━━━ DATA ━━━
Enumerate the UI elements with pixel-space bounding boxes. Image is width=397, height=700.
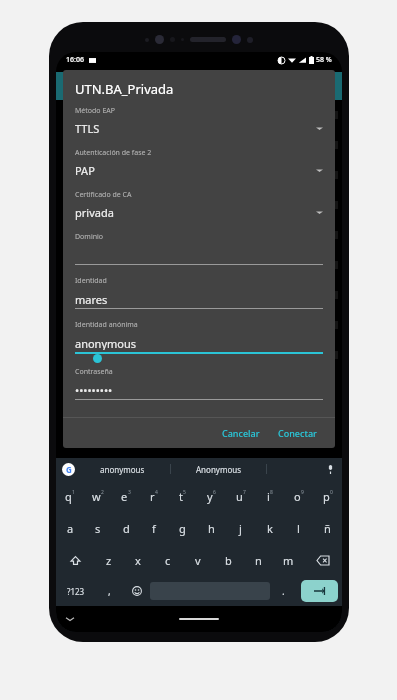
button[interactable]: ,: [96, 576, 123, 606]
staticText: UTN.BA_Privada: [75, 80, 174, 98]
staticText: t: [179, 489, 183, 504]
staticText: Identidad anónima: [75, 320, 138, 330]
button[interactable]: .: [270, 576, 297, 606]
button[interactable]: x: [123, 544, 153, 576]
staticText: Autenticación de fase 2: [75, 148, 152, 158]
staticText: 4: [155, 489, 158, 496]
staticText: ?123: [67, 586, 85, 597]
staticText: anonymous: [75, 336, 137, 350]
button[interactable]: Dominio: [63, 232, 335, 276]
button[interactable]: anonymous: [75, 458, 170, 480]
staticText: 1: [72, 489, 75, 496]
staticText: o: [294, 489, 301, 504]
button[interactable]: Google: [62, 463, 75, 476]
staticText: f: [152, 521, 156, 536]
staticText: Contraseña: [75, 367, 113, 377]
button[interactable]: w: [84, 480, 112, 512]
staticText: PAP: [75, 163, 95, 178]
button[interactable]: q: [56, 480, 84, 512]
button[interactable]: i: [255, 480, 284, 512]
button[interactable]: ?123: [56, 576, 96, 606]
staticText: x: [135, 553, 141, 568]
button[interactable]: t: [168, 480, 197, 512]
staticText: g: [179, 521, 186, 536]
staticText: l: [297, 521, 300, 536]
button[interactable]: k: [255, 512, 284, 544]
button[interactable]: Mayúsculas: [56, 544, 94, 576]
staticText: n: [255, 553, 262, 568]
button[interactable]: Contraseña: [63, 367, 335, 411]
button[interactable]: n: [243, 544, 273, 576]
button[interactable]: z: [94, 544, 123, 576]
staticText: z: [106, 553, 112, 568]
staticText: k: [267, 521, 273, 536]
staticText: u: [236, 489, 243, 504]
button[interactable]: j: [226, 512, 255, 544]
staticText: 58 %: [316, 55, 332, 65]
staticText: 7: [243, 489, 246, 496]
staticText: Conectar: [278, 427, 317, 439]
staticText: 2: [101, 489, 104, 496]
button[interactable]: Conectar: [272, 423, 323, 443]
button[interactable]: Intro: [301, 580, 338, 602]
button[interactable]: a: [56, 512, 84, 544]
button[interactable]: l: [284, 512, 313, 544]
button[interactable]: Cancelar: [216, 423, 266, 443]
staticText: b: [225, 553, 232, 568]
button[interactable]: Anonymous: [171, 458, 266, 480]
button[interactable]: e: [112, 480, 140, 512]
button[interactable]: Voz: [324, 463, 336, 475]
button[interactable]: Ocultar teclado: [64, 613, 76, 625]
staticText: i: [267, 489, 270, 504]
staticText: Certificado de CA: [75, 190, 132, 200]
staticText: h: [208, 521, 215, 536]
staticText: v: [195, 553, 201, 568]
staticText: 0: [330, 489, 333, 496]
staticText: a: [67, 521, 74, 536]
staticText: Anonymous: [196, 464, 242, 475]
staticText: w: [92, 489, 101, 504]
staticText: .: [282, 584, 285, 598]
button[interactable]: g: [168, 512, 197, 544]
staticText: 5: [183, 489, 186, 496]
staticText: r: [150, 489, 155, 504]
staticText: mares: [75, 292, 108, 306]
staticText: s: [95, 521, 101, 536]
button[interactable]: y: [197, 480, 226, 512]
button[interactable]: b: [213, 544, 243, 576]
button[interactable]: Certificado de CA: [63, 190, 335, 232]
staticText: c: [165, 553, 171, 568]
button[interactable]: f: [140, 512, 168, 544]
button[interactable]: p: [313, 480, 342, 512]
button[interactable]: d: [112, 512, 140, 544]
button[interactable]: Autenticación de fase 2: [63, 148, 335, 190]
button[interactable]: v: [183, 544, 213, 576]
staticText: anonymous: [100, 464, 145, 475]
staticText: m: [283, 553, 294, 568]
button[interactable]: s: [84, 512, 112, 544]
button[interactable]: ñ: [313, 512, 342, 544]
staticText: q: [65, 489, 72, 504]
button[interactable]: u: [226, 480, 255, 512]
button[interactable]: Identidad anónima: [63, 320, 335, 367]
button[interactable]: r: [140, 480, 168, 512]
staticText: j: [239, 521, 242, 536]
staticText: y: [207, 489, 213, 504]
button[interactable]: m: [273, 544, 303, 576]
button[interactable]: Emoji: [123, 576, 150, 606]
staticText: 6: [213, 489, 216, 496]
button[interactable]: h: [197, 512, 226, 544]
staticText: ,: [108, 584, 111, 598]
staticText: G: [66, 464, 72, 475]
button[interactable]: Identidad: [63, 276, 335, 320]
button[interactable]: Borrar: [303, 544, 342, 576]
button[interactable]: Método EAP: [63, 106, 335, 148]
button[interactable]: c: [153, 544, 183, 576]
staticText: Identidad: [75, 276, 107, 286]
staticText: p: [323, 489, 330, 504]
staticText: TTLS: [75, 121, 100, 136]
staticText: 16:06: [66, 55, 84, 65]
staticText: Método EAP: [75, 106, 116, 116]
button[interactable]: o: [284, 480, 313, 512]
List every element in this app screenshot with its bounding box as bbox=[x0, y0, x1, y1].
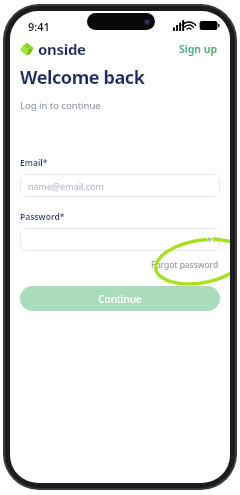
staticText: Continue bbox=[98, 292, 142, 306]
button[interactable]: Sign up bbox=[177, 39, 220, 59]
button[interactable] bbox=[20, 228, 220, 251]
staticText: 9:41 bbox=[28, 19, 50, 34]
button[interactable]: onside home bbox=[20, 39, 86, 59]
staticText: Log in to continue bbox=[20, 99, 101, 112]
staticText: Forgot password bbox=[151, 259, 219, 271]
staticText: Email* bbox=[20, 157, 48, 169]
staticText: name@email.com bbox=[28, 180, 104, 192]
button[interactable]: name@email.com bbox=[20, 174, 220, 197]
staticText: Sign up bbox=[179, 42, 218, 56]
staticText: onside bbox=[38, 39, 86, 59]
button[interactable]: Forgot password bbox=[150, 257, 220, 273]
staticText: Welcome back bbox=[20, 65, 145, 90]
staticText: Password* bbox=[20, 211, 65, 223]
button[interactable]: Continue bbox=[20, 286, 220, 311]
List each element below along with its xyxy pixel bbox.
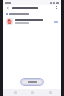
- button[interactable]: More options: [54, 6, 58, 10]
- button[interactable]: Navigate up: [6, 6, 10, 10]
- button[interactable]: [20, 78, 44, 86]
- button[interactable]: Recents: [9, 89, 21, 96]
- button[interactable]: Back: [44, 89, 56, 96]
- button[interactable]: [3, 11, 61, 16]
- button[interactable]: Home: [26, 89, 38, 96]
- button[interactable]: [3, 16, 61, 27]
━━━
TASK OBJECTIVE:
Count every line in the listing above where the string "Forgot" occurs, and report the count and nothing more.

ANSWER FOR THE TASK:
2